Recht

Die gesetzliche Pflegeversicherung

Die Leistungen der Pflegeversicherung dienen dazu, eine angemessene Pflege zu ermöglichen, zunächst unabhängig davon, ob der Pflegebedürftige zu Hause oder in einem Seniorenheim gepflegt wird. Träger sind die Krankenkassen. Ist keine eigene Krankenkasse vorhanden, dann ist das Landratsamt der richtige Ansprechpartner. Um Leistungen der Pflegeversicherung in Anspruch nehmen zu können, muss der Versicherte aufgrund einer körperlichen, geistigen oder seelischen Krankheit pflegebedürftig im Sinne des Pflegeversicherungsgesetzes sein. Die Pflegebedürftigkeit muss auf Dauer bzw. für mindestens 6 Monate bestehen.

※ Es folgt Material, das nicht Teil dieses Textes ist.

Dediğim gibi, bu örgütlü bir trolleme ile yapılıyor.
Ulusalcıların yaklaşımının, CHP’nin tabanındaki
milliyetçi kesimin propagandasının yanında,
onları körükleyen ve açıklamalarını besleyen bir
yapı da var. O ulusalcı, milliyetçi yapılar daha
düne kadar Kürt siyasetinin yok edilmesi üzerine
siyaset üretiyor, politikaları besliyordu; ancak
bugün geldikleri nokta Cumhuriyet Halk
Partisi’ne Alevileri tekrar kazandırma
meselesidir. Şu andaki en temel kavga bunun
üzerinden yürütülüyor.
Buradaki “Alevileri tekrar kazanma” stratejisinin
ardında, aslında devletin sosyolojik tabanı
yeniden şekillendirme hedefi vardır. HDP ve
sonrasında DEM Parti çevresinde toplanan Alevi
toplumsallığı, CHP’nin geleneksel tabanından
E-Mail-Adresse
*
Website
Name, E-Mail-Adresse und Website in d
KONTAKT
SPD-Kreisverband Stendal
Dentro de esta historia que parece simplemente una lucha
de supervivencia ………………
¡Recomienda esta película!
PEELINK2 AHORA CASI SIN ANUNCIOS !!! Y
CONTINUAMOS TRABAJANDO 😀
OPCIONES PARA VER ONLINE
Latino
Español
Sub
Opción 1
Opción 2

Ob eine Pflegebedürftigkeit vorliegt, prüfen Gutachter des Medizinischen Dienstes der Krankenkassen (MDK) bei einem Hausbesuch.

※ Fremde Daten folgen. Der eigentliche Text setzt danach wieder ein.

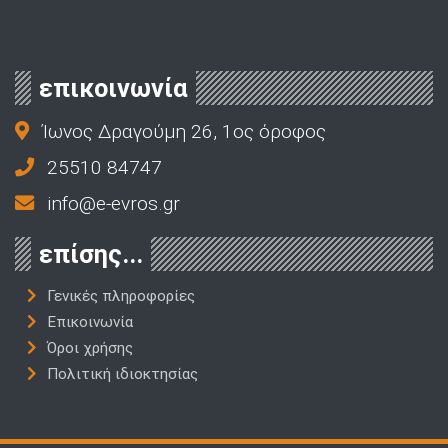
επικοινωνία
Ίωνος Δραγούμη 26, 1ος όροφος
25510 84747
info@e-evros.gr
επίσης...
Γενικές πληροφορίες
Επικοινωνία
Όροι χρήσης
Πολιτική ιδιοκτησίας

Sie beurteilen, ob und wie viel Hilfe benötigt wird, um Körperpflege und Ernährung zu bewältigen, und ordnen den Versicherten einer der drei Pflegestufen zu.

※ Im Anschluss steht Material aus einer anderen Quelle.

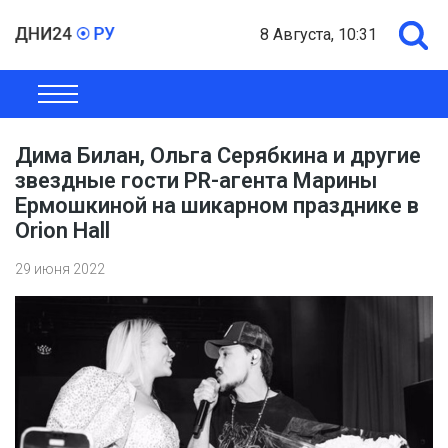
8 Августа, 10:31
ОБЩЕСТВО
ЭКОНОМИКА
ПОЛИТИКА
ШОУ-БИЗНЕС
Дима Билан, Ольга Серябкина и другие
звездные гости PR-агента Марины
Ермошкиной на шикарном празднике в
Orion Hall
29 июня 2022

Ab 01.01.2017 erfolgt die Umstellung von den bisherigen Pflegestufen auf 5 Pflegegrade und die Einführung des neuen Pflegebedürftigkeitsbegriffes. Mit Umsetzung des neuen Pflegebedürftigkeitsbegriffes erhalten erstmals alle Pflegebedürftigen gleichberechtigten Zugang zu den Leistungen der Pflegeversicherung, unabhängig davon, ob sie von körperlichen oder psychischen Einschränkungen betroffen sind.

Hilfe zur Pflege

Wenn die Leistungen der Pflegekasse sowie das Einkommen und Vermögen zur Finanzierung der Heimkosten oder der ambulanten Pflege nicht ausreichen, kann ein Antrag auf Hilfe zur Pflege nach §61 Sozialgesetzbuch XII gestellt werden.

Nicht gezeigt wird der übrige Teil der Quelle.